:: DATA FOR THE TASK

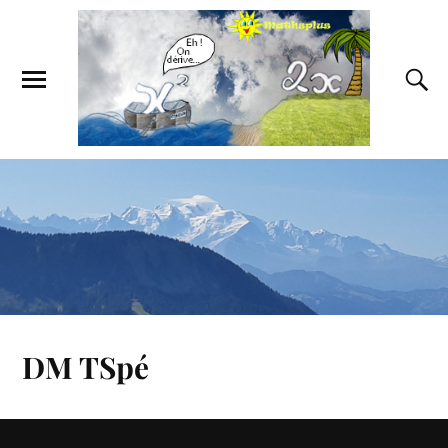
DM TSpé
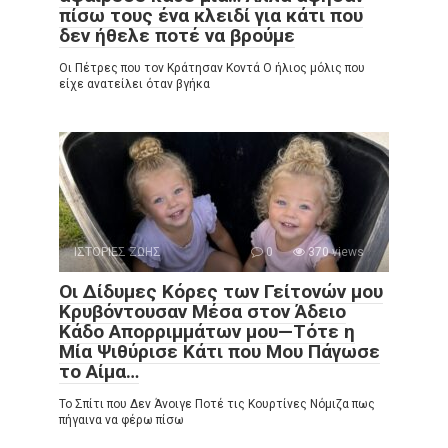
πίσω τους ένα κλειδί για κάτι που
δεν ήθελε ποτέ να βρούμε
Οι Πέτρες που τον Κράτησαν Κοντά Ο ήλιος μόλις που
είχε ανατείλει όταν βγήκα
ΙΣΤΟΡΙΕΣ ΖΩΗΣ
0
370 views
Οι Δίδυμες Κόρες των Γείτονών μου
Κρυβόντουσαν Μέσα στον Άδειο
Κάδο Απορριμμάτων μου—Τότε η
Μία Ψιθύρισε Κάτι που Μου Πάγωσε
το Αίμα…
Το Σπίτι που Δεν Άνοιγε Ποτέ τις Κουρτίνες Νόμιζα πως
πήγαινα να φέρω πίσω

::::

WHAT TO WORK ON
All lines above with the word "πίσω" need to be reported.

RESPONSE AREA
πίσω τους ένα κλειδί για κάτι που
πήγαινα να φέρω πίσω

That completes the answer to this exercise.